If you aren’t ‘theatrically inclined’ or you haven’t ‘listened to music in the last sixty years’, you may not be aware of Mack the Knife. It has become some kind of schmaltzy jazz standard because it sounds bouncy and cheerful, even though it’s about a dude cruising around murdering the shit out of everyone in increasingly nasty ways. I feel this proves once and for all that nobody gives a damn about words. The lyrical dissonance is deliberate, and was an effect very much favoured by Bertholt Brecht (who wrote the Threepenny Opera, from which this song was taken) and as interesting as I find the stylistic/thematic/theatrical connotations, I suspect I am alone in this so will shut up.
This is the original, sung by Brecht, which rules, because he’s a damn legend and he can’t sing. Here’s Bobby Darin’s jazzy English version, variations on which basically every damn singer has done at some point, but this is among the better ones. (Fuck off Robbie Williams. Honestly.)
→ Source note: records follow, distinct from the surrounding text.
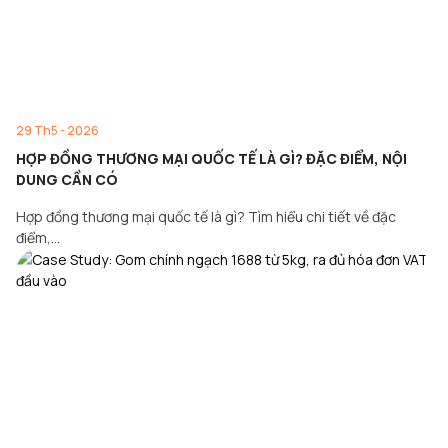
29 Th5 - 2026
HỢP ĐỒNG THƯƠNG MẠI QUỐC TẾ LÀ GÌ? ĐẶC ĐIỂM, NỘI
DUNG CẦN CÓ
Hợp đồng thương mại quốc tế là gì? Tìm hiểu chi tiết về đặc
điểm,…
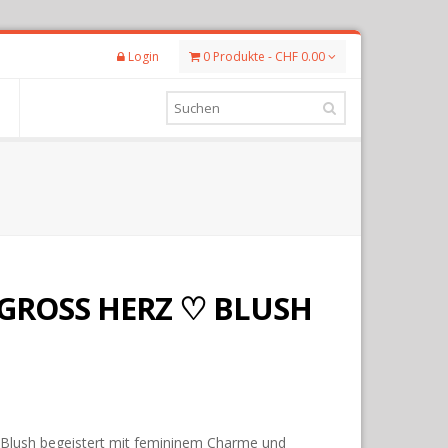
Login
0 Produkte - CHF 0.00
GROSS HERZ ♡ BLUSH
Blush begeistert mit femininem Charme und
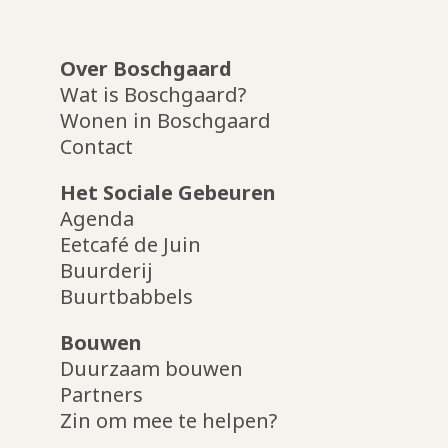
Over Boschgaard
Wat is Boschgaard?
Wonen in Boschgaard
Contact
Het Sociale Gebeuren
Agenda
Eetcafé de Juin
Buurderij
Buurtbabbels
Bouwen
Duurzaam bouwen
Partners
Zin om mee te helpen?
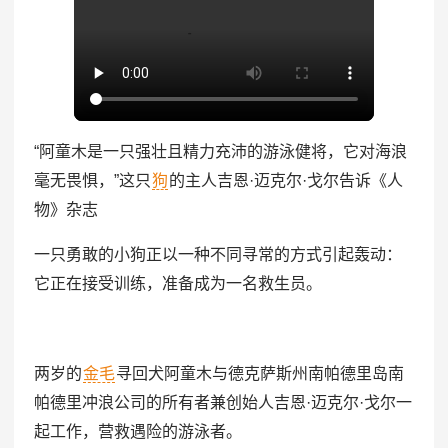
“阿童木是一只强壮且精力充沛的游泳健将，它对海浪
毫无畏惧，”这只
狗
的主人吉恩·迈克尔·戈尔告诉《人
物》杂志
一只勇敢的小狗正以一种不同寻常的方式引起轰动：
它正在接受训练，准备成为一名救生员。
两岁的
金毛
寻回犬阿童木与德克萨斯州南帕德里岛南
帕德里冲浪公司的所有者兼创始人吉恩·迈克尔·戈尔一
起工作，营救遇险的游泳者。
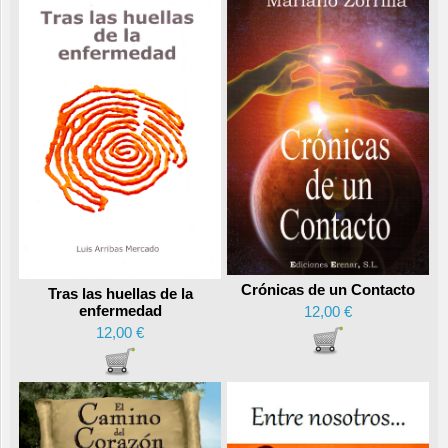
Crónicas de un Contacto
Tras las huellas de la
enfermedad
12,00 €
12,00 €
Anyway, it was a badass song about a murderer, sung quite cheerfully. Now everyone reckons it’s a boring old jazz standard, so a bunch of bands who think they’re cool and edgy have done ‘darker’ covers of it, which actually suit the lyrics way better than the original music did. So, uh, way to fuck up what Brecht was trying to do here, bands, whatever. A band called SLUT does Mackie Messer. I wanted to link you to Udo Lindenberg’s because it’s the same idea but more interesting than this, but it’s not on the tubes and this one is pretty okay as well I guess, if only because Wikipedia tells me the band “lived and recorded in a castle near Ingolstadt” for a year. German Indie Rock Bands: Cooler Than You. It’s in German so uh deal w/ it. If you want a translation it’s basically “THERE’S THIS GUY WRECKING EVERYONE’S SHIT OK” for half a dozen verses. The first few lines translate literally as “The shark has teeth, and he wears them, in his face”, and damned if English can be that cool.
I also feel compelled to link you to Nick Cave’s version, because a) he doesn’t bother making the first verse more English-appropriate, he just sings that idiom literally ‘cos it’s badass, b) he manages to be truer to the original than anyone else in both lyric & tone & atmosphere while still making it his own deal, and c) he’s just a delightful dude to watch, check his dancing/performance/general existence out.